With the growth of the popularity of cryptocurrencies, state structures are beginning to actively come up with various legislative initiatives that in one way or another regulate the turnover of Bitcoin and other similar currencies as in New Zealand. At the same time, government agencies in many countries are concerned about using Bitcoin for speculation, money laundering, drug trafficking, and other illegal financial transactions.
Virtual Currency Frauds
Risk is present in almost every single industry and transaction, thus the risk in the financial transaction with cryptos, the risk is a normal thing for the users. The potential for the investors is valued way more than the probability of the risk. When there is no official person behind the buy and sell offers in the crypto market, there is no extra time to spend on thinking. The risk is associated with both real currency transactions and exchange trading.

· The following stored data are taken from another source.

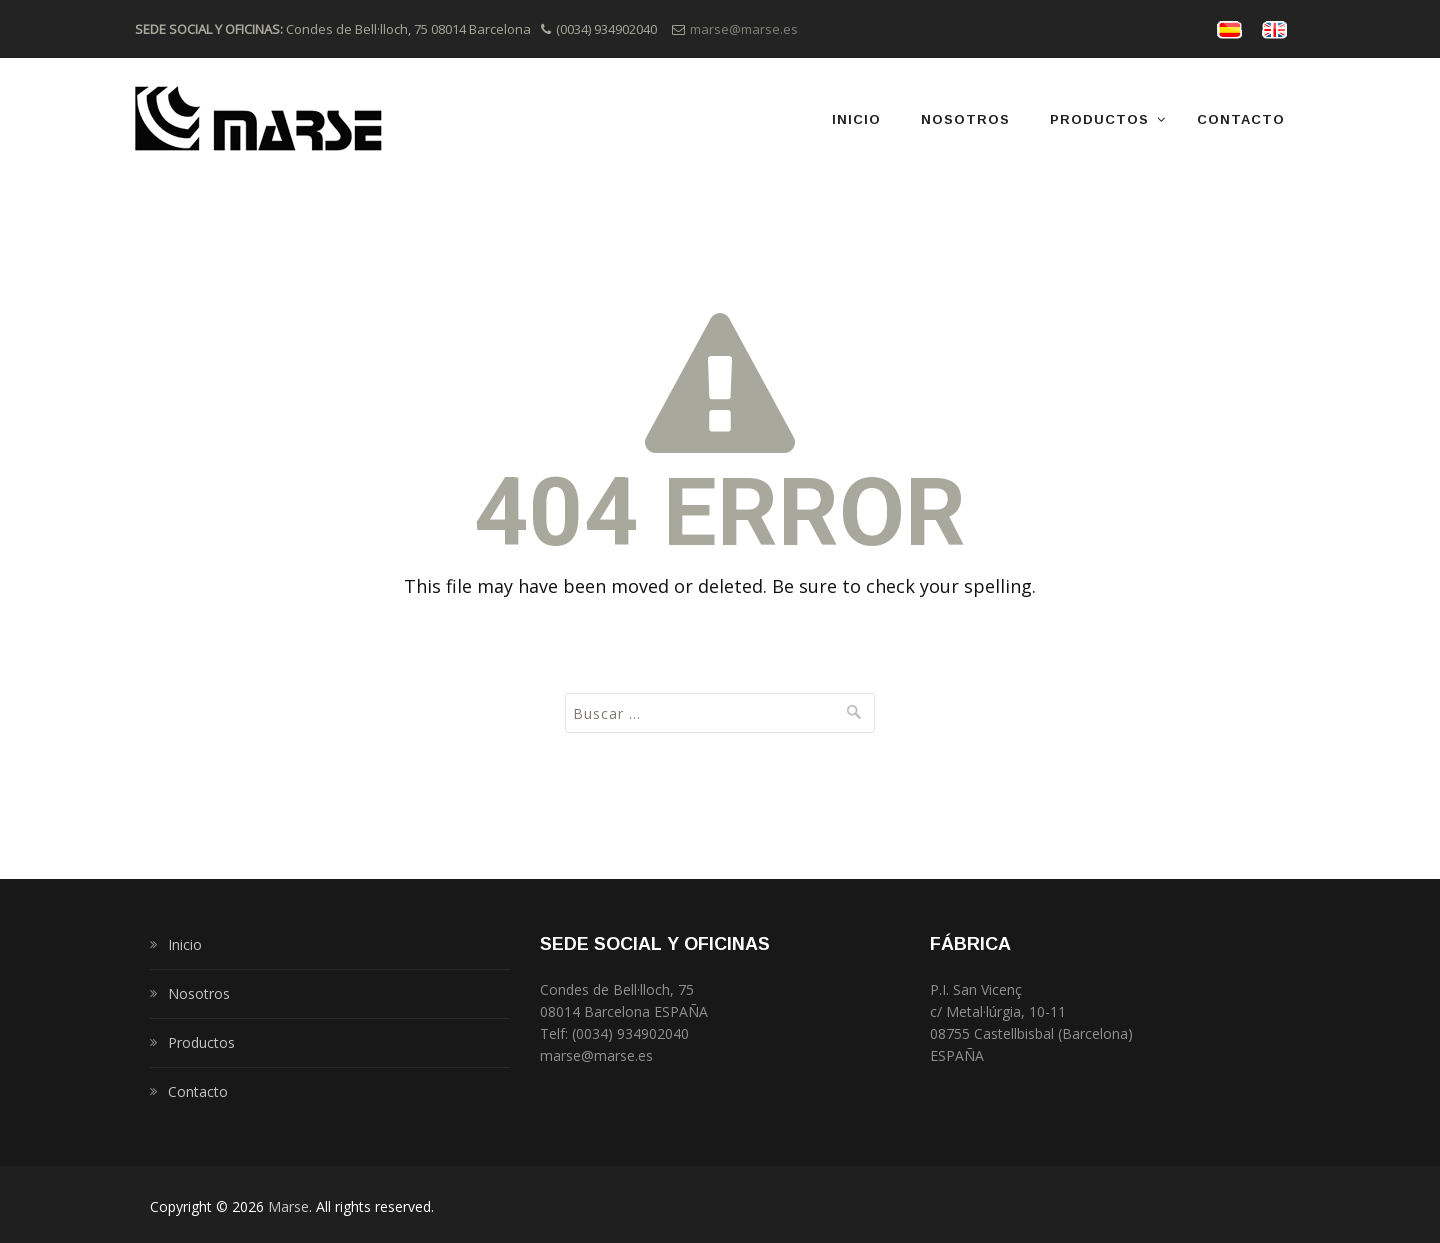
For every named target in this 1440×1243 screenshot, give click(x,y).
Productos (1099, 119)
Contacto (1241, 119)
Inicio (856, 119)
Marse (288, 1206)
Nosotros (965, 119)
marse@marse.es (744, 29)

The FMA is not the only regulatory authority, which is actively engaged in warning people of staying away from crypto trading. The FMA has joined the UK’s financial authority FCA to warn the investors about the potential risks associated with investing in the crypto assets. New Zealand’s financial regulator warns the users of investing in Bitcoin and outlines the inability to help in case of any illicit activity.
Only a few days ago the financial authority of the UK, the Financial Conduct Authority, also known as FCA, also made an announcement, warning the investors of the potential jeopardy of the digital investment process. The US’s financial market watchdog pointed out the uncertainty and the risky nature of the crypto industry. The authority also highlighted that the investors should be prepared for the worst-case scenario, which might result in losing money.
With this, the FCA has made a step forward in further enhancing the security for the investors by setting cryptocurrency firms working in the country to register as approved establishments. The UK authority also prolonged the deadline for the existing crypto firm registration, until the middle of the June of this year, which was previously set to be the 10th of January.
Preparing For Bad Closings
As the FMA and FCA warn locals the investors have to be very attentive and very careful when it comes to investing a solid amount of money in cryptos. The action is very risky and volatile.
The reports say: “The FMA shares the FCA’s (Financial Conduct Authority) concerns that some crypto exchanges are promising high returns and customers should be prepared to lose all of their money.”
One more reason to be especially careful and attentive is that just like in many other countries, cryptocurrencies are not regulated in New Zealand. Though, as a backup plan, the local financial authorities strongly advise that the investors who still want to invest in the digital assets should at least have close coordination with the exchange registered in the Financial Service Providers Register (FSPR). Also, the last word by the FMA spokesperson was to check if the exchange accepts the NZD and is the trustworthy place to store your money with the local account.